For most users of ink printers, this is not a concern, as the printer they have will either use the dye constituted ink, or the pigment. And for most home users, the difference between the two types of inks need not be an issue.
So what? Well for instance, if you use say an Epson Stylus Pro 9600, then you can choose to use pigment ink cartridges, or dye ink cartridges. Confused? Following is an explanation of the strengths of either type of ink:
A) Dye Ink
This type of ink is normally water soluble. Because of this they do take longer to dry than pigment inks, and are more susceptible to smearing from any residue moisture (a drop of coffee spilt for example). They are also more susceptible to fading from direct strong light as they are thinner on the page than pigment inks, although this is not as severe a problem as it was in the past owing to improvements in chemical solution resistance techniques. So this should not be seen as a problem for normal everyday usage.
But on the positive side, they have greater colour vibrancy, meaning the dye's colours are more pronounced (brighter) than with pigment inks. Consequently they are the preferred ink for colour photographs or other pictures, as long as they are not subject to sunlight for a period of time.
And they are cheaper!
B) Pigment Ink
Pigment ink is comprised of a colourant powder where the agents used do not dissolve completely into the liquid they are mixed with, leaving a more indelible foot print on the surface fibres of the material it is printed to, making it more difficult to remove.
As mentioned earlier, dye colours are more vibrant than pigment colours, with dye based inks also tending to be preferred for text printing, as pigment inks are a shade lighter than dye inks.

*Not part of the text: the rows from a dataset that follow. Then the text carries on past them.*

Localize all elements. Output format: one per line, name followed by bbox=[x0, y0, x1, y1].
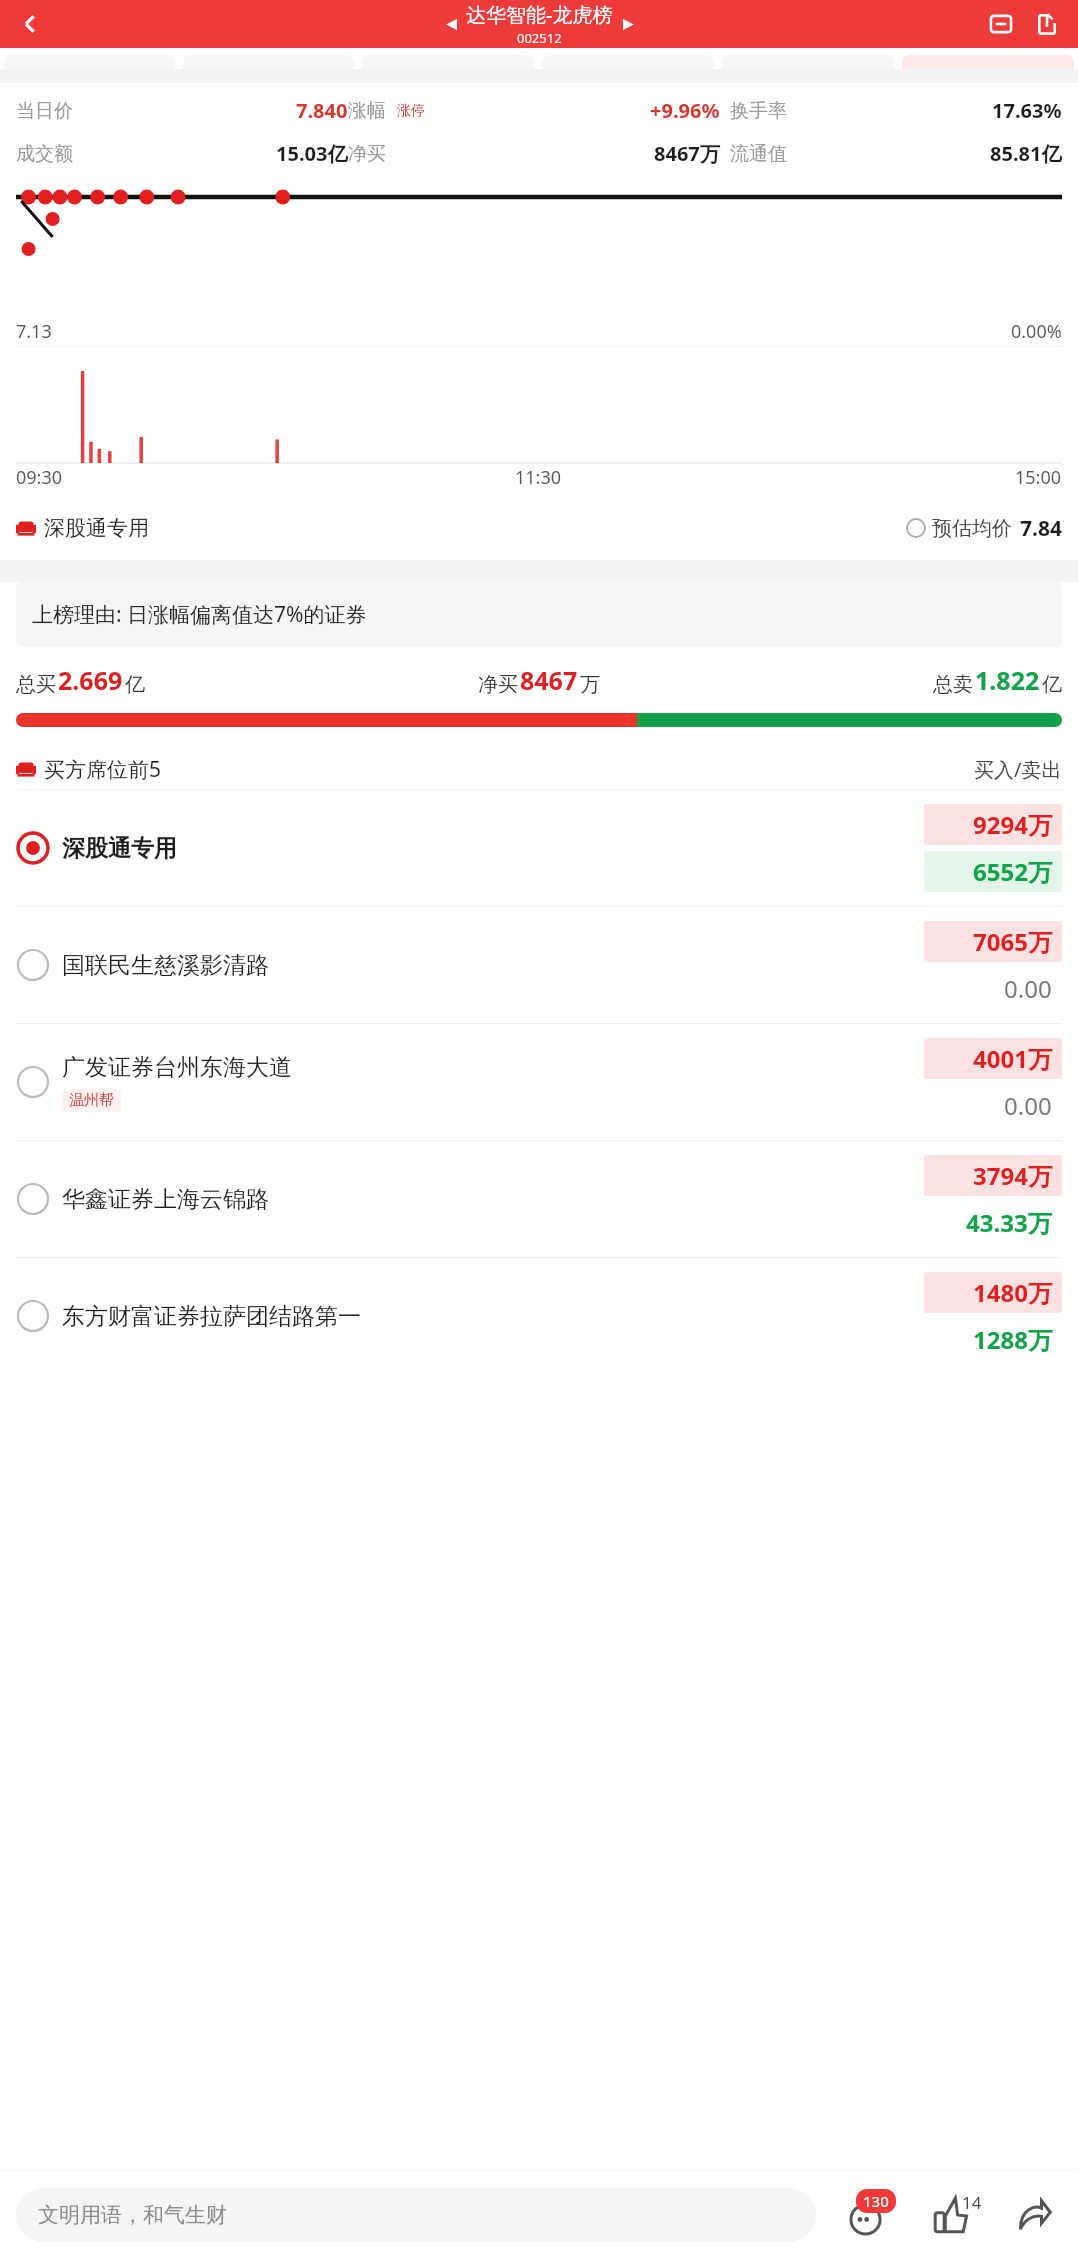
staticText: 14 bbox=[962, 2191, 982, 2214]
button[interactable]: Previous stock bbox=[436, 9, 466, 39]
staticText: 43.33万 bbox=[966, 1206, 1052, 1239]
staticText: 亿 bbox=[125, 672, 145, 697]
staticText: 达华智能-龙虎榜 bbox=[466, 1, 613, 28]
staticText: 15:00 bbox=[1015, 465, 1062, 490]
button[interactable]: Back bbox=[6, 0, 54, 48]
button[interactable]: 国联民生慈溪影清路 bbox=[0, 907, 1078, 1023]
button[interactable]: Next stock bbox=[613, 9, 643, 39]
staticText: 总卖 bbox=[933, 672, 973, 697]
staticText: 预估均价 bbox=[932, 516, 1012, 541]
staticText: 7.84 bbox=[1020, 514, 1062, 543]
button[interactable]: Share bbox=[1006, 2187, 1062, 2243]
staticText: 4001万 bbox=[973, 1042, 1052, 1075]
staticText: 买方席位前5 bbox=[44, 755, 162, 784]
staticText: 09:30 bbox=[16, 465, 63, 490]
staticText: 换手率 bbox=[730, 99, 787, 123]
staticText: 0.00% bbox=[1011, 319, 1062, 344]
staticText: 17.63% bbox=[992, 97, 1062, 124]
staticText: 上榜理由: 日涨幅偏离值达7%的证券 bbox=[32, 600, 367, 629]
button[interactable]: 深股通专用 bbox=[0, 790, 1078, 906]
button[interactable]: Collapse bbox=[978, 1, 1024, 47]
staticText: 成交额 bbox=[16, 142, 73, 166]
staticText: +9.96% bbox=[650, 97, 720, 124]
staticText: 流通值 bbox=[730, 142, 787, 166]
staticText: 深股通专用 bbox=[44, 515, 149, 541]
staticText: 8467万 bbox=[654, 140, 720, 167]
staticText: 万 bbox=[580, 672, 600, 697]
staticText: 华鑫证券上海云锦路 bbox=[62, 1185, 269, 1214]
staticText: 文明用语，和气生财 bbox=[38, 2202, 227, 2228]
button[interactable]: 广发证券台州东海大道 bbox=[0, 1024, 1078, 1140]
staticText: 6552万 bbox=[973, 855, 1052, 888]
button[interactable]: Comments bbox=[842, 2187, 898, 2243]
button[interactable]: Like bbox=[924, 2187, 980, 2243]
staticText: 净买 bbox=[348, 142, 386, 166]
staticText: 国联民生慈溪影清路 bbox=[62, 951, 269, 980]
staticText: 130 bbox=[863, 2191, 889, 2211]
staticText: 7065万 bbox=[973, 925, 1052, 958]
staticText: 涨停 bbox=[397, 102, 425, 120]
staticText: 7.13 bbox=[16, 319, 52, 344]
staticText: 广发证券台州东海大道 bbox=[62, 1053, 292, 1082]
staticText: 85.81亿 bbox=[990, 140, 1062, 167]
button[interactable]: 上榜理由: 日涨幅偏离值达7%的证券 bbox=[16, 582, 1062, 647]
staticText: 11:30 bbox=[515, 465, 562, 490]
staticText: 0.00 bbox=[1004, 1089, 1052, 1122]
staticText: 温州帮 bbox=[69, 1091, 114, 1110]
staticText: 15.03亿 bbox=[276, 140, 348, 167]
button[interactable]: 东方财富证券拉萨团结路第一 bbox=[0, 1258, 1078, 1374]
button[interactable]: 华鑫证券上海云锦路 bbox=[0, 1141, 1078, 1257]
staticText: 0.00 bbox=[1004, 972, 1052, 1005]
staticText: 亿 bbox=[1042, 672, 1062, 697]
staticText: 东方财富证券拉萨团结路第一 bbox=[62, 1302, 361, 1331]
staticText: 1288万 bbox=[973, 1323, 1052, 1356]
staticText: 买入/卖出 bbox=[974, 756, 1062, 783]
staticText: 9294万 bbox=[973, 808, 1052, 841]
staticText: 1.822 bbox=[975, 663, 1040, 697]
staticText: 2.669 bbox=[58, 663, 123, 697]
staticText: 深股通专用 bbox=[62, 834, 177, 863]
staticText: 3794万 bbox=[973, 1159, 1052, 1192]
staticText: 7.840 bbox=[296, 97, 348, 124]
staticText: 净买 bbox=[478, 672, 518, 697]
staticText: 8467 bbox=[520, 663, 578, 697]
staticText: 1480万 bbox=[973, 1276, 1052, 1309]
staticText: 002512 bbox=[517, 29, 562, 47]
staticText: 总买 bbox=[16, 672, 56, 697]
staticText: 当日价 bbox=[16, 99, 73, 123]
button[interactable]: 文明用语，和气生财 bbox=[16, 2188, 816, 2242]
button[interactable]: Share bbox=[1024, 1, 1070, 47]
staticText: 涨幅 bbox=[348, 99, 386, 123]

Pigment inks will give you a better result on transparencies or other smooth surfaces, and because of the pigment inks longevity, are preferred by professional businesses such as law firms and accounting practices, who do not have much need for colour, but for printed documents often stored over time. In this regard, mono (no colour) printers, such as the Canon BJC2000SP using the BC 20 OEM cartridge will usually run on pigment ink
But the printer manufacturers will normally determine whether their machines will use ink or pigment inks, and by investigating the reviews on printers prior to purchasing one, you can determine what your usage is most suitable for.